## WORK REQUEST
Go to the line containing "Free Shipping With $75 Purchase*" and return it and each line after it exactly, through the end of the data below, and nothing more.

Stored dataset items
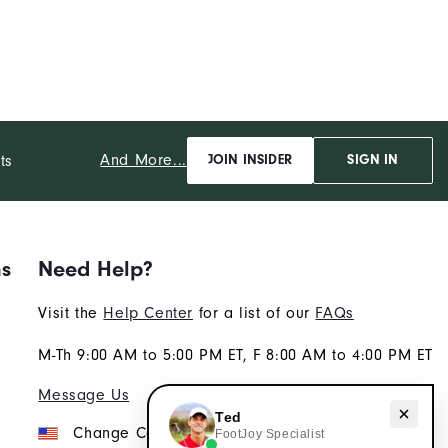
And More...
ts
JOIN INSIDER
SIGN IN
ns
Need Help?
Visit the
Help Center
for a list of our
FAQs
M-Th 9:00 AM to 5:00 PM ET, F 8:00 AM to 4:00 PM ET
Message Us
Need help with apparel?
Ted
Change Country
FootJoy Specialist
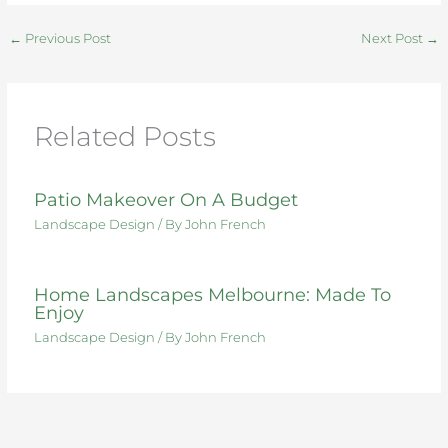
e
te
re
e
di
e
←
Previous Post
Next Post
→
b
r
st
dI
t
o
n
o
Related Posts
k
Patio Makeover On A Budget
Landscape Design
/ By
John French
Home Landscapes Melbourne: Made To
Enjoy
Landscape Design
/ By
John French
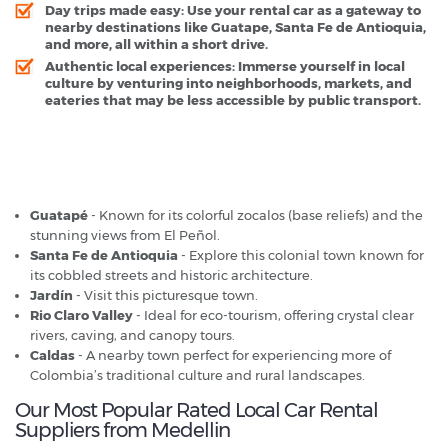
Day trips made easy: Use your rental car as a gateway to
nearby destinations like Guatape, Santa Fe de Antioquia,
and more, all within a short drive.
Authentic local experiences: Immerse yourself in local
culture by venturing into neighborhoods, markets, and
eateries that may be less accessible by public transport.
Medellin - Popular Destinations
Guatapé
- Known for its colorful zocalos (base reliefs) and the
stunning views from El Peñol.
Santa Fe de Antioquia
- Explore this colonial town known for
its cobbled streets and historic architecture.
Jardín
- Visit this picturesque town.
Rio Claro Valley
- Ideal for eco-tourism, offering crystal clear
rivers, caving, and canopy tours.
Caldas
- A nearby town perfect for experiencing more of
Colombia’s traditional culture and rural landscapes.
Our Most Popular Rated Local Car Rental
Suppliers from Medellin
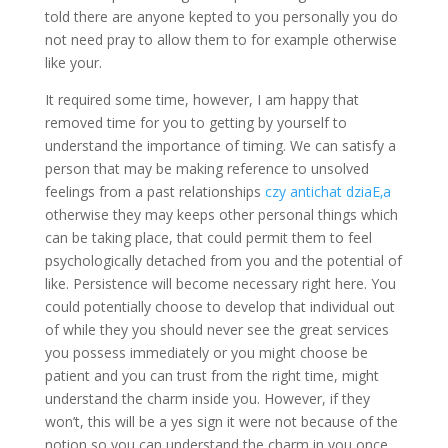
told there are anyone kepted to you personally you do
not need pray to allow them to for example otherwise
like your.
It required some time, however, I am happy that
removed time for you to getting by yourself to
understand the importance of timing. We can satisfy a
person that may be making reference to unsolved
feelings from a past relationships
czy antichat dziaЕ‚a
otherwise they may keeps other personal things which
can be taking place, that could permit them to feel
psychologically detached from you and the potential of
like. Persistence will become necessary right here. You
could potentially choose to develop that individual out
of while they you should never see the great services
you possess immediately or you might choose be
patient and you can trust from the right time, might
understand the charm inside you. However, if they
won’t, this will be a yes sign it were not because of the
notion so you can understand the charm in you once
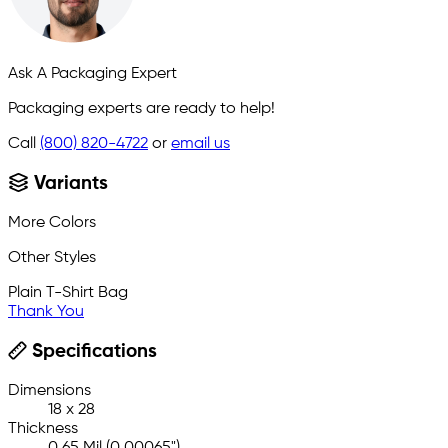
Ask A Packaging Expert
Packaging experts are ready to help!
Call
(800) 820-4722
or
email us
Variants
More Colors
Other Styles
Plain T-Shirt Bag
Thank You
Specifications
Dimensions
18 x 28
Thickness
0.65 Mil (0.00065")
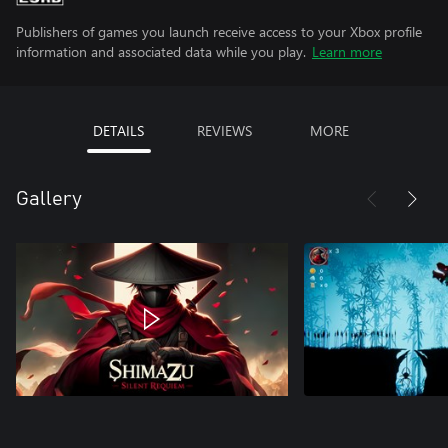
Publishers of games you launch receive access to your Xbox profile
information and associated data while you play.
Learn more
DETAILS
REVIEWS
MORE
Gallery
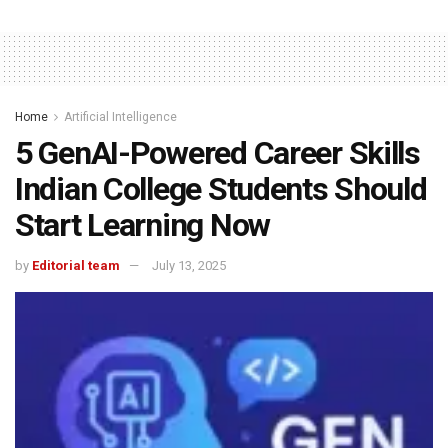
Home
Artificial Intelligence
5 GenAI-Powered Career Skills
Indian College Students Should
Start Learning Now
by
Editorial team
July 13, 2025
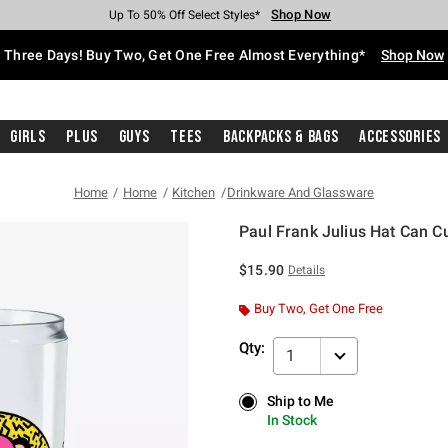
Shop Now
Shop Now
Shop Now
Shop Now
Shop Now
Shop Now
Free Shipping With $75 Purchase*
Earn Hot Cash Every $40 Spent*
Up To 50% Off Select Styles*
Up To 40% Off Backpacks*
Up To 60% Off Clearance*
Free Pickup In-Store*
Three Days! Buy Two, Get One Free Almost Everything*
Shop Now
Girls
Plus
Guys
Tees
Backpacks & Bags
Accessories
Home
Home
Kitchen
Drinkware And Glassware
Paul Frank Julius Hat Can C
4.3 out of 5 Customer Rating
$15.90
Details
Buy Two, Get One Free
Qty:
1
Ship to Me
Ship to Me
In Stock
In Stock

## SOLVED EXERCISE
Free Shipping With $75 Purchase*
Earn Hot Cash Every $40 Spent*
Up To 50% Off Select Styles*
Up To 40% Off Backpacks*
Up To 60% Off Clearance*
Free Pickup In-Store*
Three Days! Buy Two, Get One Free Almost Everything*
Shop Now
Girls
Plus
Guys
Tees
Backpacks & Bags
Accessories
Home
Home
Kitchen
Drinkware And Glassware
Paul Frank Julius Hat Can C
4.3 out of 5 Customer Rating
$15.90
Details
Buy Two, Get One Free
Qty:
1
Ship to Me
Ship to Me
In Stock
In Stock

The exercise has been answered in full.